In the 1970’s, before the civil war in Rhodesia escalated, I devoted occasional weekends to taking small groups of high schools students to a Tribal Trust Land (not unlike an American reservation) where, by arrangement with the District Commissioner, we would meet the tribal elders, especially the tribal historian, and record as best we could their oral traditions before they were lost. Later, we were able to check some of those traditions against the archival record in Salisbury (now Harare) and were invariably impressed by their accuracy.
At one of those meetings a young lad sat with his back to a tree and wrote down the answers given by his uncles to the questions we asked (indeed, just as we were doing.) His initiative was admirable; the downside was that once we learn to write our oral memories fade as do the traditional stories that connect us with the natural world. This was reinforced three decades later on the outskirts of Nairobi, Kenya. An impressive flock of colorful birds was present every morning in the local experimental apiary, and when I asked a Kenyan college student what they were, she smiled and shrugged. I was at fault for assuming that she would be familiar with the native wild life – I would not have made that assumption about an American student on the outskirts of an American city – and she might have realized how her ‘education’ had separated her from her immediate natural environment.
In retrospect I am deeply grateful for the opportunity to have experienced a small part of rural and traditional Africa at the time I did. I have written before about the distinguished game guide who was frightened by the flashing lights on my car, or the villagers who took me in when it rained, or the elderly man on his bicycle who was deeply concerned when my sister and I were involved in a minor vehicle incident
The oral and archaeological records suggest that the ancestors of these Shona-speaking, Bantu people arrived from the north perhaps as long as one thousand years ago, which suggests there is a continuity to their history that we in the US lack. The questions, for me, are what does a culture learn from living in a place for that length time without written records, and (of course) does this relate in any way to beekeeping?
Stephen Muecke, professor of creative writing at Flinders University, Adelaide, has spent many years walking with the indigenous people of Australia, and it was his book, Reading the Country (1984) that provoked these recollections.

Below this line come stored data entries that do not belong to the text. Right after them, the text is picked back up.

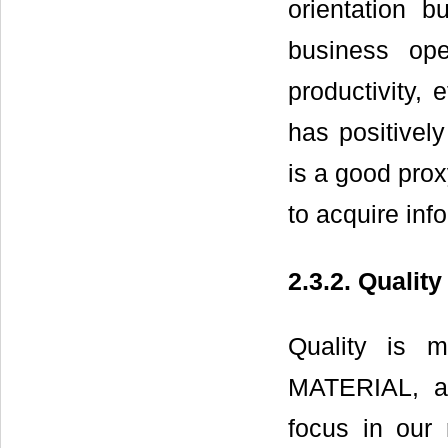
orientation b
business ope
productivity, 
has positivel
is a good prox
to acquire inf
2.3.2. Qualit
Quality is 
MATERIAL, a
focus in our 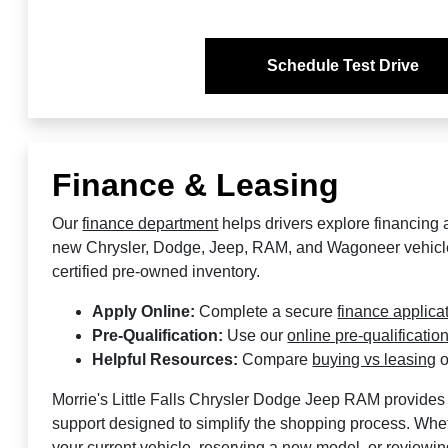
Schedule Test Drive
Finance & Leasing
Our
finance department
helps drivers explore financing 
new Chrysler, Dodge, Jeep, RAM, and Wagoneer vehicl
certified pre-owned inventory.
Apply Online:
Complete a secure
finance applica
Pre-Qualification:
Use our
online pre-qualification
Helpful Resources:
Compare
buying vs leasing
o
Morrie's Little Falls Chrysler Dodge Jeep RAM provides 
support designed to simplify the shopping process. Whet
your current vehicle, reserving a new model, or reviewin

The oral stories that we heard in Rhodesia (now Zimbabwe,) handed down from the ancestors, not only tied human and nonhuman worlds together but also animated those connections. They had been learned by deep listening and by applying them to an environment with which each person was intimately familiar. As with the Native Australians and the Native Americans, children learned experientially; rather than ask a lot of questions – respect for elders entails not bothering them too much – they learned to pay attention and acquire practical knowledge-based skills, rather than the ‘pure’ knowledge we often teach in our schools.
When Mary and I walked behind our Zulu game scout in Mkhuze Game Reserve on the trail of black rhino and he casually identified tracks in the sand made by various antelope, his skill was not sharp eyesight or a special psychological attribute so much as something embedded in generations of practices involving animals and the land.
Here’s a bit of handy know-how for you. Should you run out of food in the southern African bush, and wonder what fruits and berries are safe to eat, check the ground for evidence that the baboons and monkeys consume them.
We regard knowledge as acquired cognitively, immortalized by Rene Descartes – cogito ergo sum – whereas indigenous people remind us that knowledge is environmentally embedded, that learning happens best after students have their curiosity aroused. (Sherry Turkel, writing in her Empathy Diaries, suggests that, considering Facebook et al., the modern equivalent of Descartes, is “I share, therefore I am”!)
So how do we create an environment that provokes interest, and then cultivate the relationships essential to good learning? Sometimes it is easy : a beekeeping class or workshop, for example, normally consists of people who are already interested; when they meet in an apiary and work on a hive as a group, they are further intrigued and can explore their feelings and their discoveries with class mates.
Teaching Western Civilization II at 8:00 am to college students who simply needed the credits was a very different challenge. The difference was relevance, something which has to be nurtured and demonstrated. The norms of western civilization were seen by these college students as barely germane to their professional schedule, yet I would argue that, in the light of recent events, they are more important than ever.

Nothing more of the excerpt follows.